Abstract
With the application of deep learning method in the field of image processing, the image-related intelligent interaction technology has also been rapidly developed. Visual question answering (VQA) collects the image information by asking questions related to the image and ultimately achieves the purpose for enriching the image understanding. Vision and language are the two core parts of human intelligence to understand the real world, and also the basic components to realize artificial intelligence, and a lot of research has been carried out in their respective fields. With the continuous promotion and application of deep learning in the fields of computer vision and natural language processing, visual question answering technology across the visual field and natural language disciplines has become a research hotspot in recent years. Visual question answering (VQA) for intelligent interaction collects image information by asking relevant questions to the content of the image and finally achieves the purpose of enriching image understanding. At the same time, as an emerging research direction, the challenges faced by the visual question answering system are huge, and we need to learn and excavate. Through the comprehensive comparison and analysis of the existing models and methods of visual question answering, this paper summarizes the shortcomings and development directions of the current research work and analyzes several models of visual question answering technology for the processing of image input and question input of the visual question answering model. The working principle of the model and the common public data set of the model: it is concluded that extending the structured knowledge base and applying mature technologies such as text question answering and natural language processing to deal with VQA problems are the future development directions of the VQA model.
1. Introduction
In recent years, with the continuous combination and development of computer vision and deep learning, the accuracy and efficiency of computer vision-related tasks have been greatly improved. In tasks such as image classification [1, 2], behavior recognition [3, 4], and target detection [5, 6], machines have reached or even exceeded the level of humans, and these tasks belong to the field of artificial intelligence. As humans, in addition to identifying specific objects and their attributes in pictures or videos, marking the spatial position of objects in the picture, we can also mark the relationship between objects, and find the corresponding objects according to the given text content and decribe the picture in detail. Even, we will ask corresponding questions based on the content of the pictures or videos for others to answer, and reason about the relationship between the provided questions and the corresponding pictures so as to obtain the required information. However, the main problem of current computer vision-related tasks is that the degree of image understanding is low, and it is difficult to conduct a comprehensive analysis of images. In response to this problem, researchers try to explore further intelligent interaction methods of images. Visual question answering (VQA) is based on this method. Visual question answering can abstract and condense from a given image. High-level information such as the category, spatial relationship, activity, and scene of the objects in the picture is displayed; and according to the different questions, reasonable answers can be given. It can be seen from the above description that visual question and answer can improve the experience of human-computer interaction. It is one of the key researches to realize artificial intelligence.

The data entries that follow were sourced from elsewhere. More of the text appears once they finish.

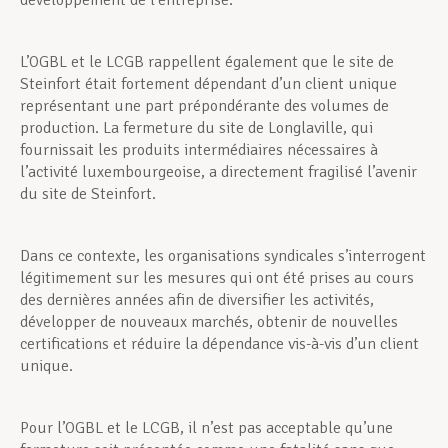
développement de l’entreprise.
L’OGBL et le LCGB rappellent également que le site de
Steinfort était fortement dépendant d’un client unique
représentant une part prépondérante des volumes de
production. La fermeture du site de Longlaville, qui
fournissait les produits intermédiaires nécessaires à
l’activité luxembourgeoise, a directement fragilisé l’avenir
du site de Steinfort.
Dans ce contexte, les organisations syndicales s’interrogent
légitimement sur les mesures qui ont été prises au cours
des dernières années afin de diversifier les activités,
développer de nouveaux marchés, obtenir de nouvelles
certifications et réduire la dépendance vis-à-vis d’un client
unique.
Pour l’OGBL et le LCGB, il n’est pas acceptable qu’une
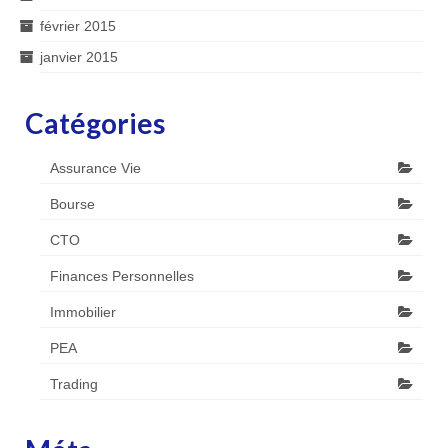
février 2015
janvier 2015
Catégories
Assurance Vie
Bourse
CTO
Finances Personnelles
Immobilier
PEA
Trading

VQA is an emerging topic in the field of artificial intelligence and also a very challenging research direction. It covers the two fields of computer vision and natural language processing. It needs to build a model to analyze images and understand the problem, that is, when inputting an image and image-related questions, the model can automatically output a predicted answer. Since the VQA challenge in 2014, a large number of visual question answering models have been proposed. According to whether exogenous knowledge bases are introduced, the existing VQA models are divided into two categories: joint embedding models and knowledge base-based models. But most pioneering VQA models focus on visual processing of dataset tasks. For recently proposed data TextVQA [7] and ST-VQA [8], i.e., some field-case pictures with the image text and existing VQA models. It generally does not perform well on these datasets. In the VQA task, both the question and the required operation object are unknown, the question is raised during the system operation, and the output answer varies with the training set and the operation object. Therefore, VQA is more “intelligent.” Compared with text question answering in the NLP domain, the VQA task faces challenges such as higher image dimensionality, more noise, and lack of structured semantics and grammatical rules for images. In general, as a cross-domain artificial intelligence task, the research of visual question answering represents the exploration of the future “general artificial intelligence,” which cannot only provide a cross-modal data processing and fusion method but also provide machine understanding. And a new stage of artificial intelligence that solves complex problems and even completes reasoning.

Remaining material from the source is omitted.